Exercise goal: Where an image appears, leave it out; otherwise repeat the data exactly.

+ + + + +

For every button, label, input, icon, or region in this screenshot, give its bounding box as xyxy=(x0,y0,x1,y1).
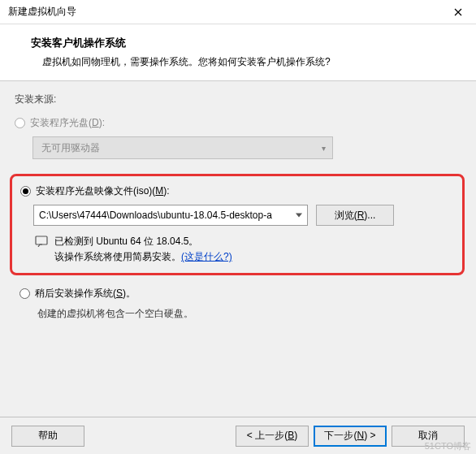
iso-path-input[interactable]: C:\Users\47444\Downloads\ubuntu-18.04.5-… xyxy=(33,205,308,226)
option-later: 稍后安装操作系统(S)。 创建的虚拟机将包含一个空白硬盘。 xyxy=(19,287,461,321)
radio-iso-row[interactable]: 安装程序光盘映像文件(iso)(M): xyxy=(20,184,454,198)
disc-drive-combo: 无可用驱动器 ▾ xyxy=(32,136,333,159)
iso-path-row: C:\Users\47444\Downloads\ubuntu-18.04.5-… xyxy=(33,205,454,226)
detection-info: 已检测到 Ubuntu 64 位 18.04.5。 该操作系统将使用简易安装。(… xyxy=(35,234,454,265)
browse-label: 浏览(R)... xyxy=(335,209,376,223)
radio-disc-label: 安装程序光盘(D): xyxy=(30,116,105,130)
radio-later-label: 稍后安装操作系统(S)。 xyxy=(35,287,136,301)
next-button[interactable]: 下一步(N) > xyxy=(314,426,387,447)
wizard-header: 安装客户机操作系统 虚拟机如同物理机，需要操作系统。您将如何安装客户机操作系统? xyxy=(0,24,476,81)
browse-button[interactable]: 浏览(R)... xyxy=(316,205,394,226)
iso-path-value: C:\Users\47444\Downloads\ubuntu-18.04.5-… xyxy=(39,210,272,221)
radio-later[interactable] xyxy=(19,288,30,299)
back-button[interactable]: < 上一步(B) xyxy=(236,426,309,447)
svg-rect-0 xyxy=(36,236,47,244)
detected-easy-install: 该操作系统将使用简易安装。(这是什么?) xyxy=(54,249,232,265)
close-icon xyxy=(454,8,462,16)
install-source-label: 安装来源: xyxy=(15,93,461,106)
later-description: 创建的虚拟机将包含一个空白硬盘。 xyxy=(37,307,461,321)
close-button[interactable] xyxy=(440,0,476,24)
disc-drive-value: 无可用驱动器 xyxy=(41,141,100,155)
radio-iso-label: 安装程序光盘映像文件(iso)(M): xyxy=(36,184,170,198)
chevron-down-icon: ▾ xyxy=(322,144,326,153)
detected-os: 已检测到 Ubuntu 64 位 18.04.5。 xyxy=(54,234,232,249)
footer: 帮助 < 上一步(B) 下一步(N) > 取消 xyxy=(0,417,476,454)
radio-disc[interactable] xyxy=(15,118,25,128)
option-disc: 安装程序光盘(D): 无可用驱动器 ▾ xyxy=(15,116,461,159)
detection-text: 已检测到 Ubuntu 64 位 18.04.5。 该操作系统将使用简易安装。(… xyxy=(54,234,232,265)
page-title: 安装客户机操作系统 xyxy=(31,36,460,50)
radio-iso[interactable] xyxy=(20,186,31,197)
titlebar: 新建虚拟机向导 xyxy=(0,0,476,24)
page-description: 虚拟机如同物理机，需要操作系统。您将如何安装客户机操作系统? xyxy=(31,55,460,69)
help-button[interactable]: 帮助 xyxy=(11,426,84,447)
radio-disc-row[interactable]: 安装程序光盘(D): xyxy=(15,116,461,130)
content-area: 安装来源: 安装程序光盘(D): 无可用驱动器 ▾ 安装程序光盘映像文件(iso… xyxy=(0,81,476,421)
iso-highlight-box: 安装程序光盘映像文件(iso)(M): C:\Users\47444\Downl… xyxy=(10,174,465,275)
info-icon xyxy=(35,236,48,247)
watermark: 51CTO博客 xyxy=(425,440,471,452)
what-is-this-link[interactable]: (这是什么?) xyxy=(181,251,232,262)
titlebar-title: 新建虚拟机向导 xyxy=(8,5,76,19)
radio-later-row[interactable]: 稍后安装操作系统(S)。 xyxy=(19,287,461,301)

+ + + + +

Answer:
For every button, label, input, icon, or region in this screenshot, give its bounding box as xyxy=(x0,y0,x1,y1).
iso-path-input[interactable]: C:\Users\47444\Downloads\ubuntu-18.04.5-… xyxy=(33,205,308,226)
option-later: 稍后安装操作系统(S)。 创建的虚拟机将包含一个空白硬盘。 xyxy=(19,287,461,321)
radio-iso-row[interactable]: 安装程序光盘映像文件(iso)(M): xyxy=(20,184,454,198)
disc-drive-combo: 无可用驱动器 ▾ xyxy=(32,136,333,159)
iso-path-row: C:\Users\47444\Downloads\ubuntu-18.04.5-… xyxy=(33,205,454,226)
detection-info: 已检测到 Ubuntu 64 位 18.04.5。 该操作系统将使用简易安装。(… xyxy=(35,234,454,265)
browse-label: 浏览(R)... xyxy=(335,209,376,223)
radio-disc-label: 安装程序光盘(D): xyxy=(30,116,105,130)
radio-later-label: 稍后安装操作系统(S)。 xyxy=(35,287,136,301)
next-button[interactable]: 下一步(N) > xyxy=(314,426,387,447)
wizard-header: 安装客户机操作系统 虚拟机如同物理机，需要操作系统。您将如何安装客户机操作系统? xyxy=(0,24,476,81)
browse-button[interactable]: 浏览(R)... xyxy=(316,205,394,226)
iso-path-value: C:\Users\47444\Downloads\ubuntu-18.04.5-… xyxy=(39,210,272,221)
radio-later[interactable] xyxy=(19,288,30,299)
back-button[interactable]: < 上一步(B) xyxy=(236,426,309,447)
svg-rect-0 xyxy=(36,236,47,244)
detected-easy-install: 该操作系统将使用简易安装。(这是什么?) xyxy=(54,249,232,265)
close-icon xyxy=(454,8,462,16)
install-source-label: 安装来源: xyxy=(15,93,461,106)
later-description: 创建的虚拟机将包含一个空白硬盘。 xyxy=(37,307,461,321)
close-button[interactable] xyxy=(440,0,476,24)
disc-drive-value: 无可用驱动器 xyxy=(41,141,100,155)
radio-iso-label: 安装程序光盘映像文件(iso)(M): xyxy=(36,184,170,198)
chevron-down-icon: ▾ xyxy=(322,144,326,153)
detected-os: 已检测到 Ubuntu 64 位 18.04.5。 xyxy=(54,234,232,249)
footer: 帮助 < 上一步(B) 下一步(N) > 取消 xyxy=(0,417,476,454)
radio-disc[interactable] xyxy=(15,118,25,128)
option-disc: 安装程序光盘(D): 无可用驱动器 ▾ xyxy=(15,116,461,159)
detection-text: 已检测到 Ubuntu 64 位 18.04.5。 该操作系统将使用简易安装。(… xyxy=(54,234,232,265)
page-title: 安装客户机操作系统 xyxy=(31,36,460,50)
radio-iso[interactable] xyxy=(20,186,31,197)
titlebar: 新建虚拟机向导 xyxy=(0,0,476,24)
page-description: 虚拟机如同物理机，需要操作系统。您将如何安装客户机操作系统? xyxy=(31,55,460,69)
help-button[interactable]: 帮助 xyxy=(11,426,84,447)
radio-disc-row[interactable]: 安装程序光盘(D): xyxy=(15,116,461,130)
content-area: 安装来源: 安装程序光盘(D): 无可用驱动器 ▾ 安装程序光盘映像文件(iso… xyxy=(0,81,476,421)
iso-highlight-box: 安装程序光盘映像文件(iso)(M): C:\Users\47444\Downl… xyxy=(10,174,465,275)
info-icon xyxy=(35,236,48,247)
watermark: 51CTO博客 xyxy=(425,440,471,452)
what-is-this-link[interactable]: (这是什么?) xyxy=(181,251,232,262)
titlebar-title: 新建虚拟机向导 xyxy=(8,5,76,19)
radio-later-row[interactable]: 稍后安装操作系统(S)。 xyxy=(19,287,461,301)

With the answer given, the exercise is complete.